15 de abril de 2017

Beethoven: Sonatas & Variations For Cello & Piano (Erato, 2016)


Mantém-se perfeitamente contemporâneo, Beethoven. O que justifica que, pelos escaparates, e de maneira a transmitir novas formas de pensar, de interpretar ou escutar esta música, se acumulem as mais peculiares visões da sua obra. Inclusivamente daquela a que não se entregou de modo tão enfático, como no caso das cinco “Sonatas para Violoncelo e Piano” e de um trio de delírios em que recorreu à mesma instrumentação: “Variações Sobre o Tema ‘Bei Männern, welche Liebe fühlen’ de ‘A Flauta Mágica’, de Mozart”, WoO 46 (em que, porventura por comungar dos seus anseios, Beethoven quase corta a respiração a Papageno), “Variações Sobre o Tema ‘Ein Mädchen oder Weibchen’ de ‘A Flauta Mágica’, de Mozart”, Op. 66 (no seu género, quiçá a mais substantiva deste período inicial, numa altura em que não lhe passava pela cabeça que o futuro lhe reservava contacto direto com o libretista de Mozart, Emanuel Schikaneder) e “Variações Sobre o Tema ‘See, the Conqu’ring Hero Comes’ de ‘Judas Maccabaeus’, de Handel”, WoO 45 (talvez aquela em que mais cedo se deteta a sua aptidão em iludir qualquer restrição temática). Também as duas primeiras sonatas – Op. 5/1 e Op. 5/2, estreadas em 1796 – provêm desse tempo em que, parafraseando Kant, autor com que possuía algo em comum, Beethoven desejava sair de uma tutelagem que se impôs a si próprio. A de Haydn, com o qual estudou e cujas sinfonias terá usado como modelo (isto, claro, por não existirem propriamente precedentes para esta combinação de instrumentos), embora, gradualmente, de compasso a compasso, se pense, de novo, no filósofo, quando dizia: “Sapere aude! Tem a coragem de usar a tua própria razão”. 

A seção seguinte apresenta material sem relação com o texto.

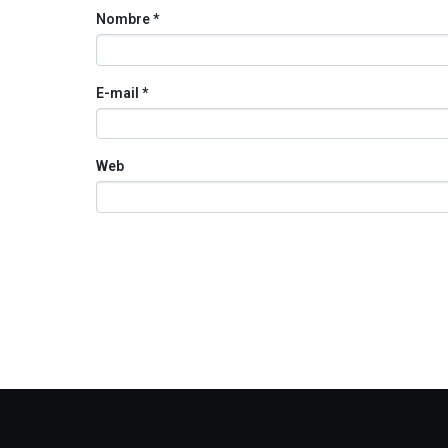
Nombre
*
E-mail
*
Web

Em 1820, num dos seus famosos ‘cadernos de conversação’, Beethoven faria uma referência direta a Kant, ao apontar “o céu estrelado sobre mim e a lei moral dentro de mim”. A sua produção tornar-se-ia tão complexa que um crítico chegaria a caracterizá-la como “chinesa” (e Nietzsche viria a apelidar Kant de “o chinesinho de Königsberg”). Ouvindo as sonatas do Op. 102 – a quarta aproxima-se das suas sonatas para piano desta fase e a quinta, na qual se pressente o seu crescente fascínio pelo barroco, só tem equivalente nos seus derradeiros quartetos de cordas – é já a esse Beethoven que se acede: abstruso mas dominante, distante mas jamais indiferente, reservado mas nunca egoísta, preso dentro de si e, no entanto, para sempre, livre. Capuçon e Braley mordem os calcanhares ao cânone (Rostropovich/Richter, Fournier/Gulda, du Pré/Barenboim).